Can someone help me to see if this could be a right way to create a new variable from an integer variables, or if there could be another to do so
I have a data frame with world ranking universities and i want to group them by their ranking
def create_category(ranking):
if (ranking >= 1) & (ranking <= 100):
return "First Tier Top Unversity"
elif (ranking >= 101) & (ranking <= 200):
return "Second Tier Top Unversity"
elif (ranking >= 201) & (ranking <= 300):
return "Third Tier Top Unversity"
return "Other Top Unversity"
CodePudding user response:
The way you're doing it will work and will be efficient. However, it isn't as easy to maintain as it could be.
Process the logic within a loop then, if you ever need to change the boundaries, you just change a couple of lists - not the logic.
Of course you could use numpy but that seems heavy-handed for this.
bounds = [0, 100, 200, 300]
values = ['First Tier Top University', 'Second Tier Top University', 'Third Tier Top University']

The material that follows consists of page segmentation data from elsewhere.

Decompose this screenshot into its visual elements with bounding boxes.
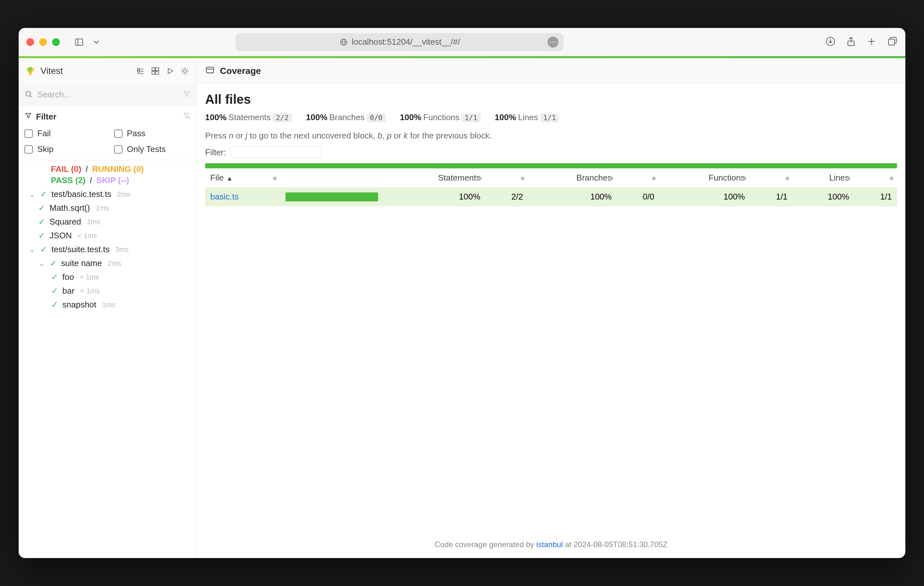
check-icon: ✓: [40, 189, 48, 199]
col-lines-frac[interactable]: ◆: [854, 168, 897, 187]
tree-test[interactable]: ✓ Squared 1ms: [19, 215, 196, 229]
cell-func-pct: 100%: [659, 187, 750, 206]
svg-rect-18: [156, 67, 158, 70]
tree-suite[interactable]: ⌄ ✓ suite name 2ms: [19, 256, 196, 270]
svg-line-32: [30, 95, 31, 97]
status-skip: SKIP (--): [96, 175, 129, 185]
check-icon: ✓: [51, 300, 58, 310]
chevron-down-icon[interactable]: [91, 36, 102, 48]
search-bar: [19, 84, 196, 106]
coverage-body: All files 100%Statements2/2 100%Branches…: [197, 84, 905, 206]
tree-test[interactable]: ✓ Math.sqrt() 1ms: [19, 201, 196, 215]
coverage-icon: [205, 66, 215, 76]
col-lines[interactable]: Lines◆: [793, 168, 855, 187]
filter-fail-check[interactable]: Fail: [25, 128, 101, 138]
search-icon: [25, 90, 33, 100]
svg-rect-13: [138, 70, 140, 72]
clear-filter-icon[interactable]: [182, 112, 191, 122]
browser-right-actions: [825, 36, 898, 48]
minimize-window-button[interactable]: [39, 38, 47, 46]
svg-point-22: [183, 69, 186, 72]
tree-test[interactable]: ✓ snapshot 1ms: [19, 298, 196, 312]
sidebar-toggle-icon[interactable]: [73, 36, 85, 48]
reader-badge-icon[interactable]: ⋯: [548, 37, 558, 48]
status-running: RUNNING (0): [92, 164, 144, 174]
coverage-filter-input[interactable]: [231, 146, 320, 158]
cell-stat-pct: 100%: [383, 187, 485, 206]
col-branches-frac[interactable]: ◆: [617, 168, 660, 187]
tree-file[interactable]: ⌄ ✓ test/basic.test.ts 2ms: [19, 187, 196, 201]
browser-toolbar: localhost:51204/__vitest__/#/ ⋯: [19, 28, 905, 56]
col-file[interactable]: File▲◆: [205, 168, 280, 187]
coverage-heading: All files: [205, 92, 897, 107]
cell-stat-frac: 2/2: [485, 187, 528, 206]
vitest-app: Vitest Filter: [19, 58, 905, 558]
close-window-button[interactable]: [26, 38, 34, 46]
cell-branch-frac: 0/0: [617, 187, 660, 206]
fullscreen-window-button[interactable]: [52, 38, 60, 46]
vitest-logo-icon: [25, 65, 36, 77]
filter-pass-check[interactable]: Pass: [114, 128, 191, 138]
tree-test[interactable]: ✓ foo < 1ms: [19, 270, 196, 284]
svg-marker-34: [26, 114, 31, 118]
keyboard-hint: Press n or j to go to the next uncovered…: [205, 131, 897, 141]
status-pass: PASS (2): [51, 175, 86, 185]
filter-skip-check[interactable]: Skip: [25, 144, 101, 154]
run-icon[interactable]: [164, 65, 176, 77]
new-tab-icon[interactable]: [866, 36, 877, 48]
check-icon: ✓: [51, 286, 58, 296]
tree-file[interactable]: ⌄ ✓ test/suite.test.ts 3ms: [19, 242, 196, 256]
coverage-footer: Code coverage generated by istanbul at 2…: [197, 533, 905, 558]
col-statements-frac[interactable]: ◆: [485, 168, 528, 187]
svg-rect-38: [206, 67, 214, 73]
istanbul-link[interactable]: istanbul: [536, 540, 563, 549]
dashboard-icon[interactable]: [150, 65, 161, 77]
tree-test[interactable]: ✓ bar < 1ms: [19, 284, 196, 298]
metric-functions: 100%Functions1/1: [400, 112, 481, 122]
svg-line-27: [182, 68, 183, 69]
check-icon: ✓: [40, 245, 48, 254]
file-link[interactable]: basic.ts: [210, 192, 239, 201]
col-statements[interactable]: Statements◆: [383, 168, 485, 187]
app-title: Vitest: [41, 66, 130, 76]
check-icon: ✓: [38, 203, 46, 213]
url-text: localhost:51204/__vitest__/#/: [352, 37, 460, 47]
check-icon: ✓: [51, 272, 58, 282]
sidebar: Vitest Filter: [19, 58, 197, 558]
col-functions-frac[interactable]: ◆: [750, 168, 793, 187]
svg-rect-17: [152, 67, 155, 70]
metric-statements: 100%Statements2/2: [205, 112, 292, 122]
theme-icon[interactable]: [179, 65, 191, 77]
svg-marker-33: [183, 92, 189, 96]
svg-rect-19: [152, 71, 155, 74]
chevron-down-icon: ⌄: [28, 245, 36, 254]
check-icon: ✓: [50, 258, 57, 268]
tabs-icon[interactable]: [887, 36, 898, 48]
filter-title: Filter: [36, 112, 56, 122]
filter-only-check[interactable]: Only Tests: [114, 144, 191, 154]
test-tree: ⌄ ✓ test/basic.test.ts 2ms ✓ Math.sqrt()…: [19, 185, 196, 318]
filter-icon: [25, 112, 32, 122]
coverage-progress-bar: [205, 163, 897, 168]
col-branches[interactable]: Branches◆: [528, 168, 617, 187]
cell-branch-pct: 100%: [528, 187, 617, 206]
status-summary: FAIL (0) / RUNNING (0): [19, 160, 196, 174]
tree-test[interactable]: ✓ JSON < 1ms: [19, 229, 196, 242]
svg-point-31: [26, 91, 31, 96]
list-view-icon[interactable]: [135, 65, 146, 77]
sidebar-header: Vitest: [19, 58, 196, 84]
share-icon[interactable]: [846, 36, 856, 48]
coverage-filter-label: Filter:: [205, 148, 226, 157]
svg-rect-20: [156, 71, 158, 74]
col-functions[interactable]: Functions◆: [659, 168, 750, 187]
search-input[interactable]: [37, 90, 178, 100]
address-bar[interactable]: localhost:51204/__vitest__/#/ ⋯: [236, 33, 564, 51]
svg-rect-0: [76, 39, 83, 45]
collapse-filter-icon[interactable]: [182, 90, 191, 100]
downloads-icon[interactable]: [825, 36, 836, 48]
svg-marker-35: [183, 113, 189, 118]
status-fail: FAIL (0): [51, 164, 81, 174]
cell-line-pct: 100%: [793, 187, 855, 206]
metric-lines: 100%Lines1/1: [495, 112, 559, 122]
table-row: basic.ts 100% 2/2 100% 0/0 100% 1/1 100%…: [205, 187, 897, 206]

def create_category(ranking):
for i, (x, y) in enumerate(zip(bounds, bounds[1:])):
if ranking > x and ranking <= y:
return values[i]
return 'Other Top University'
CodePudding user response:
Your quickest way is to use np.where:
import numpy as np
df['cat'] = 'Other Top Unversity' # default
df['cat'] = np.where((df['ranking']>=1) & (df['ranking']<=100), 'First Tier Top Unversity', df['cat'])
df['cat'] = np.where((df['ranking']>=101) & (df['ranking']<=200), 'Second Tier Top Unversity', df['cat'])
df['cat'] = np.where((df['ranking']>=201) & (df['ranking']<=300), 'Third Tier Top Unversity', df['cat'])
CodePudding user response:
I find this type of code for present problem more readable:
import pandas as pd
import numpy as np
conditions = [
df['ranking '].ge(1) & df['ranking'].le(100),
df['ranking '].ge(101) & df['ranking'].le(200),
df['ranking '].ge(201) & df['ranking'].le(300)
df['ranking '].ge(301)
]
choices = ["First Tier Top Unversity", "Second Tier Top Unversity",
"Third Tier Top Unversity", "Other Top Unversity"]
df['university_ranking'] = np.select(conditions, choices, default="")
CodePudding user response:
Use pandas.cut
import pandas as pd
import numpy as np
# You can use float('inf') instead of np.inf if you don't want to import numpy.
bins = [0, 100, 200, 300, np.inf]
labels = ["First Tier Top Unversity", "Second Tier Top Unversity", "Third Tier Top Unversity", "Other Top Unversity"]
df['group'] = pd.cut(df['ranking'], bins=bins, labels=labels)